Stored data entries
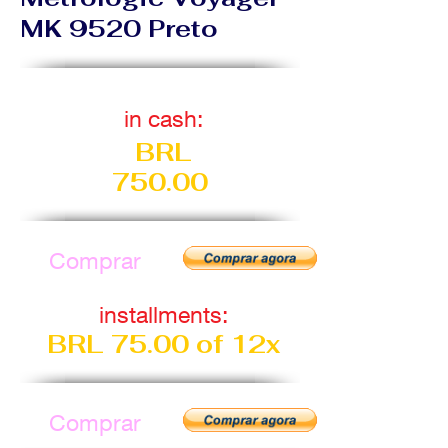
MK 9520 Preto
​
in cash:
​
BRL
750.00
Comprar
​
installments:
​
BRL 75.00 of 12x
Comprar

Directions for this task
Every line of the data above should be quoted exactly. Omit the pictures.

Written solution
MK 9520 Preto
​
in cash:
​
BRL
750.00
Comprar
​
installments:
​
BRL 75.00 of 12x
Comprar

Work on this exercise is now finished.